ASSIGNMENT.
Scan the entries for the word "lumière". Every line that has it should be copied.
--- START ---
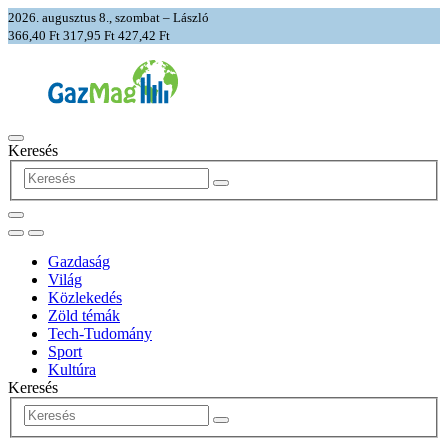
2026. augusztus 8., szombat – László
366,40 Ft
317,95 Ft
427,42 Ft
Keresés
Gazdaság
Világ
Közlekedés
Zöld témák
Tech-Tudomány
Sport
Kultúra
Keresés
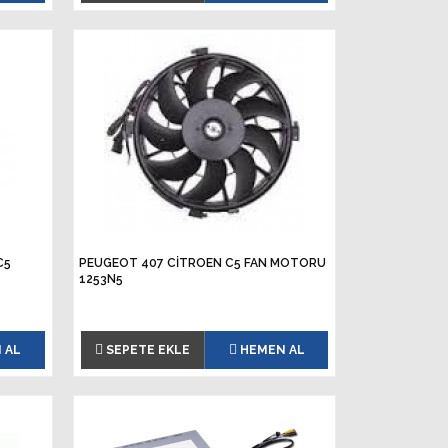
C5
PEUGEOT 407 CİTROEN C5 FAN MOTORU
1253N5
 AL
SEPETE EKLE
HEMEN AL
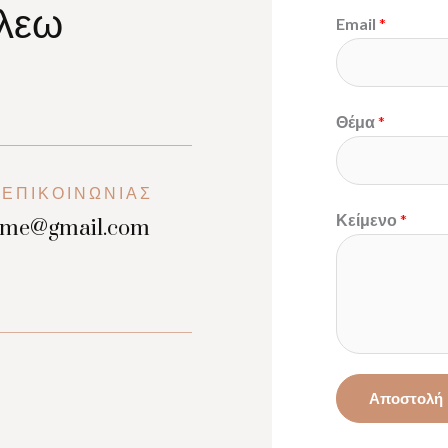
άλεω
Email
*
Θέμα
*
 ΕΠΙΚΟΙΝΩΝΊΑΣ
Κείμενο
*
lame@gmail.com
Αποστολή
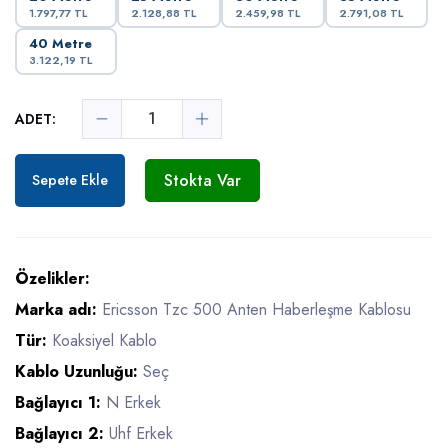
1.797,77 TL
2.128,88 TL
2.459,98 TL
2.791,08 TL
40 Metre
3.122,19 TL
ADET:
Stokta Var
Sepete Ekle
Özelikler:
Marka adı:
Ericsson Tzc 500 Anten Haberleşme Kablosu
Tür:
Koaksiyel Kablo
Kablo Uzunluğu:
Seç
Bağlayıcı 1:
N Erkek
Bağlayıcı 2:
Uhf Erkek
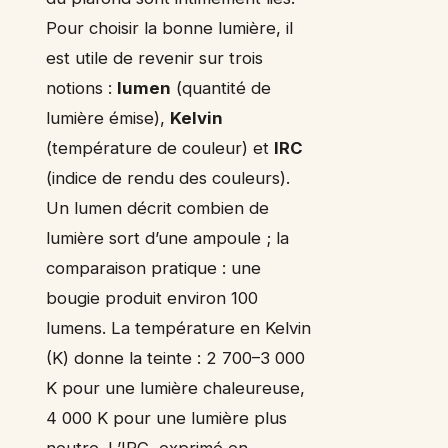
Pour choisir la bonne lumière, il
est utile de revenir sur trois
notions :
lumen
(quantité de
lumière émise),
Kelvin
(température de couleur) et
IRC
(indice de rendu des couleurs).
Un lumen décrit combien de
lumière sort d’une ampoule ; la
comparaison pratique : une
bougie produit environ 100
lumens. La température en Kelvin
(K) donne la teinte : 2 700–3 000
K pour une lumière chaleureuse,
4 000 K pour une lumière plus
neutre. L’IRC, exprimé en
--- END ---
TASK ANSWER.
Pour choisir la bonne lumière, il
lumière émise),
lumière sort d’une ampoule ; la
K pour une lumière chaleureuse,
4 000 K pour une lumière plus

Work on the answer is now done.